• **Dataset records**

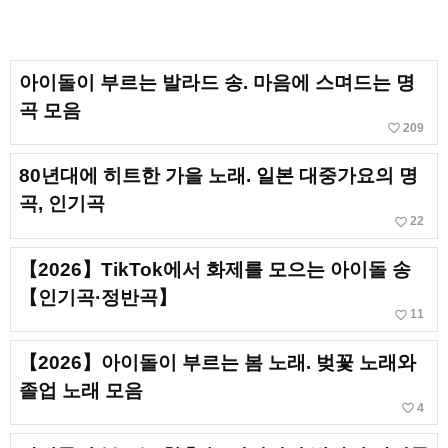
아이돌이 부르는 발라드 송. 마음에 스며드는 명
곡 모음
favorite_border
209
80년대에 히트한 가을 노래. 일본 대중가요의 명
곡, 인기곡
favorite_border
22
【2026】TikTok에서 화제를 모으는 아이돌 송
【인기곡·정반곡】
favorite_border
11
【2026】아이돌이 부르는 봄 노래. 벚꽃 노래와
졸업 노래 모음
favorite_border
4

• **What is expected**
Across the material, report every line that has the word "아이돌이".

• **Task result**
아이돌이 부르는 발라드 송. 마음에 스며드는 명
【2026】아이돌이 부르는 봄 노래. 벚꽃 노래와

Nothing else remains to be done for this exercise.